Mountain Home woman finds her calling as a hospice volunteer.
Hunting and fishing are what brought this month's Community Service Award nominee from Mississippi to the Natural State, but personal heartache is what led her to volunteer.

The Hospice of the Ozarks in Mountain Home was more than happy to have her.

When the hospice house opened its doors in 2005, Barbara Mallet was first in line, ready to go to work.

"Most volunteers come to Hospice of the Ozarks through their own experiences either with or without hospice," says Mallet. "Mine was the fact that I had never heard of hospice before. Growing up in a tight knit country family, naturally when your family gets sick, you do what you can to take care of them. That's what I did, helping my mom take care of my dad who had Alzheimer's. Then, after we lost dad, taking care of mom when she got ill."

It wasn't until a cousin asked her to drop off a donation in her mother's name to the Hospice of the Ozarks, that Barbara truly found her calling.

"She started here as what she calls a girl Friday," says Volunteer Coordinator Kathy Weaver. "She came to data entry and just to help wherever and she has such initiative and would see little things that we could do as volunteers to assist the staff."

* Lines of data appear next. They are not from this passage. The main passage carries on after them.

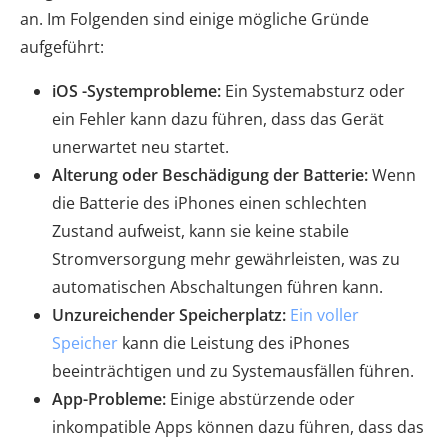
an. Im Folgenden sind einige mögliche Gründe
aufgeführt:
iOS -Systemprobleme:
Ein Systemabsturz oder
ein Fehler kann dazu führen, dass das Gerät
unerwartet neu startet.
Alterung oder Beschädigung der Batterie:
Wenn
die Batterie des iPhones einen schlechten
Zustand aufweist, kann sie keine stabile
Stromversorgung mehr gewährleisten, was zu
automatischen Abschaltungen führen kann.
Unzureichender Speicherplatz:
Ein voller
Speicher
kann die Leistung des iPhones
beeinträchtigen und zu Systemausfällen führen.
App-Probleme:
Einige abstürzende oder
inkompatible Apps können dazu führen, dass das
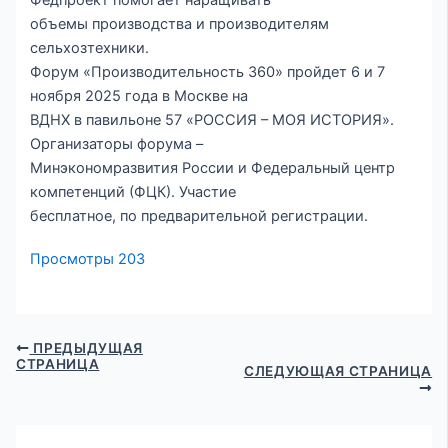
объемы производства и производителям
сельхозтехники.
Форум «Производительность 360» пройдет 6 и 7
ноября 2025 года в Москве на
ВДНХ в павильоне 57 «РОССИЯ – МОЯ ИСТОРИЯ».
Организаторы форума –
Минэкономразвития России и Федеральный центр
компетенций (ФЦК). Участие
бесплатное, по предварительной регистрации.
Просмотры
203
ПРЕДЫДУЩАЯ
СТРАНИЦА
СЛЕДУЮЩАЯ СТРАНИЦА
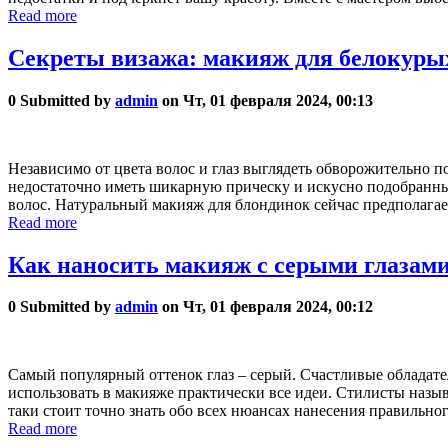
Read more
Секреты визажа: макияж для белокуры
0
Submitted by
admin
on Чт, 01 февраля 2024, 00:13
Независимо от цвета волос и глаз выглядеть обворожительно 
недостаточно иметь шикарную прическу и искусно подобранный 
волос. Натуральный макияж для блондинок сейчас предполагае
Read more
Как наносить макияж с серыми глазам
0
Submitted by
admin
on Чт, 01 февраля 2024, 00:12
Самый популярный оттенок глаз – серый. Счастливые обладател
использовать в макияже практически все идеи. Стилисты назыв
таки стоит точно знать обо всех нюансах нанесения правильно
Read more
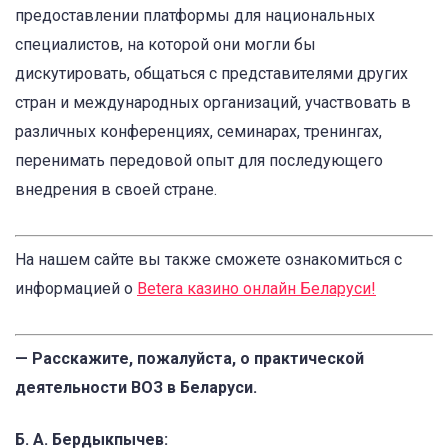
предоставлении платформы для национальных
специалистов, на которой они могли бы
дискутировать, общаться с представителями других
стран и международных организаций, участвовать в
различных конференциях, семинарах, тренингах,
перенимать передовой опыт для последующего
внедрения в своей стране.
На нашем сайте вы также сможете ознакомиться с
информацией о
Betera казино онлайн Беларуси
!
— Расскажите, пожалуйста, о практической
деятельности ВОЗ в Беларуси.
Б. А. Бердыкпычев:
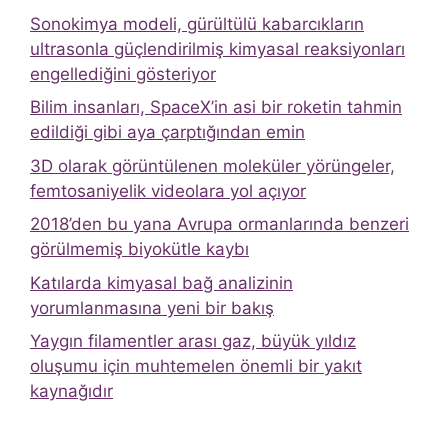
Sonokimya modeli, gürültülü kabarcıkların
ultrasonla güçlendirilmiş kimyasal reaksiyonları
engellediğini gösteriyor
Bilim insanları, SpaceX’in asi bir roketin tahmin
edildiği gibi aya çarptığından emin
3D olarak görüntülenen moleküler yörüngeler,
femtosaniyelik videolara yol açıyor
2018’den bu yana Avrupa ormanlarında benzeri
görülmemiş biyokütle kaybı
Katılarda kimyasal bağ analizinin
yorumlanmasına yeni bir bakış
Yaygın filamentler arası gaz, büyük yıldız
oluşumu için muhtemelen önemli bir yakıt
kaynağıdır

Barbara puts in 16 hours a week at the reception desk and helps with billing. When the call came out for a volunteer coordinator, Kathy says Barbara answered with an enthusiastic, "pick me." But it's the interaction with patients and families that makes her such an asset.

"She gets people," says Executive Director Greg Wood. "She will back up and see where they are coming from and begin to relate to them."

"She came up with the idea that whenever we have a new patient come in, she'll bring the family into the day room, give them a little tour," says Weaver. "That's not just to give them a tour but to give our staff time to get the patient settled."

Barbara also came up with the idea of giving each resident a prayer shawl, letting patients and families know they aren't alone.

"I feel I wouldn't be where I am mentally, spiritually, if it hadn't been for the healing that I received helping other people," says Mallet.

Barbara and her husband Alan moved to Arkansas in 1998. She has been a hospice volunteer since 2001.